Goal of the exercise>
Your reply should consist of the entries, copied exactly and stripped of images.

══ Data for review ══

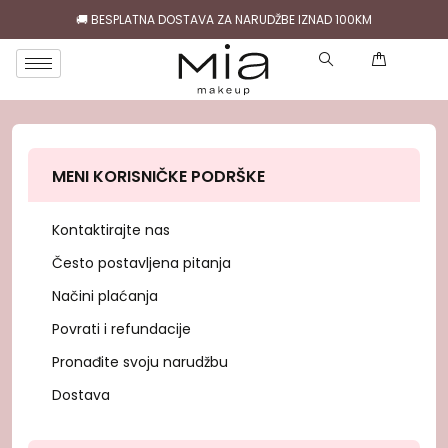
🚚 BESPLATNA DOSTAVA ZA NARUDŽBE IZNAD 100KM
( 0 )
MENI KORISNIČKE PODRŠKE
Kontaktirajte nas
Često postavljena pitanja
Načini plaćanja
Povrati i refundacije
Pronađite svoju narudžbu
Dostava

═══

Solved problem>
🚚 BESPLATNA DOSTAVA ZA NARUDŽBE IZNAD 100KM
( 0 )
MENI KORISNIČKE PODRŠKE
Kontaktirajte nas
Često postavljena pitanja
Načini plaćanja
Povrati i refundacije
Pronađite svoju narudžbu
Dostava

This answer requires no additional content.